Fourth District Discredits 30-Year 'Legitimate-Business-Interest' Test and Ignores Own Ruling for Restrictive Covenants
By George Bellas; Bellas & Wachowski, Chicago
Creating a district split, the Illinois Fourth District Appellate Court, in an opinion authored by Justice Steigmann, disregarded its own precedent and declared the “legitimate-business-interest” test “no longer valid, if it ever was.” Sunbelt Rentals, Inc. v. Ehlers, No. 4-09-0290, 2009 WL 3052369 (Ill.App. 9/23/2009) (“Ehlers”).
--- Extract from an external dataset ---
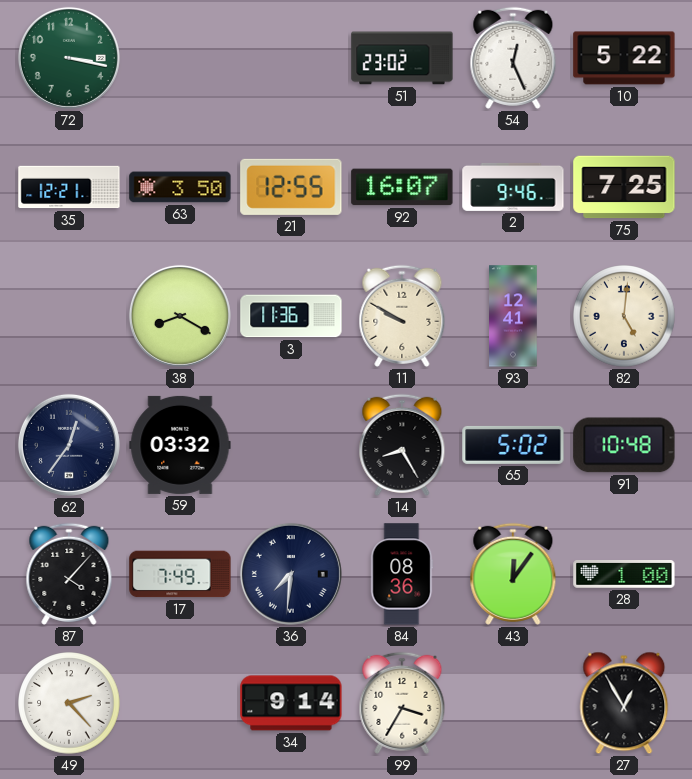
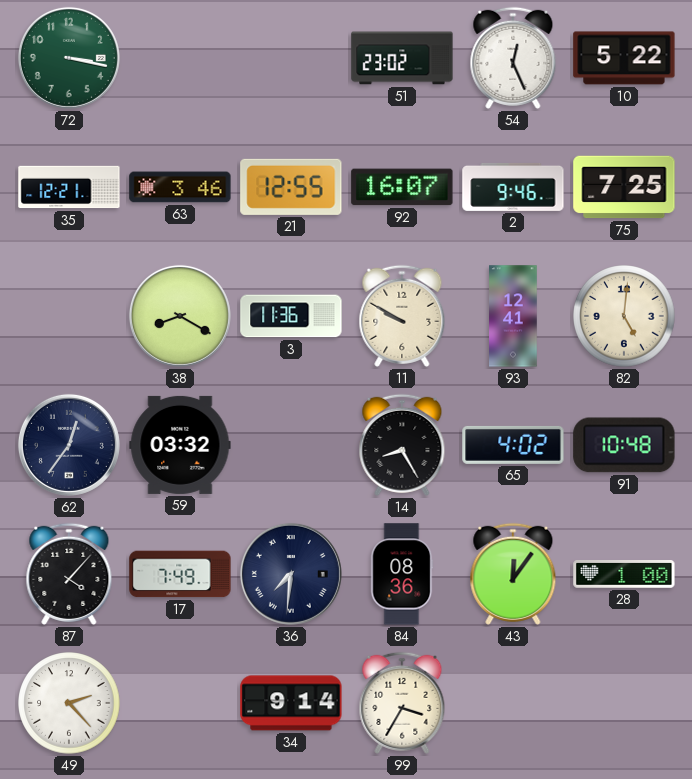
63: 3:50 -> 3:46
65: 5:02 -> 4:02
27: 12:55 -> none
The “legitimate-business-interest” test requires an employer seeking to enforce a covenant not to compete to show that the employee’s association with clients created an interest in protecting either client confidences or “near-permanent” client relationships. Acknowledging the three-decade jurisprudence utilizing the test in “all the districts of the Illinois Appellate Court, including this one,” the Ehlers court nevertheless decreed the test invalid on grounds that the Illinois Supreme Court has never adopted the test and that the test is at odds with recent Illinois Supreme Court decisions on covenants not to compete.
Remarkably, the opinion cites in support a seminal 1972 Supreme Court ruling that essentially relied on the test. After citing the rule under the doctrine of stare decisis that a trial court must follow binding precedence from its own appellate court, the Ehlers court affirmed the trial court for failing to do just that.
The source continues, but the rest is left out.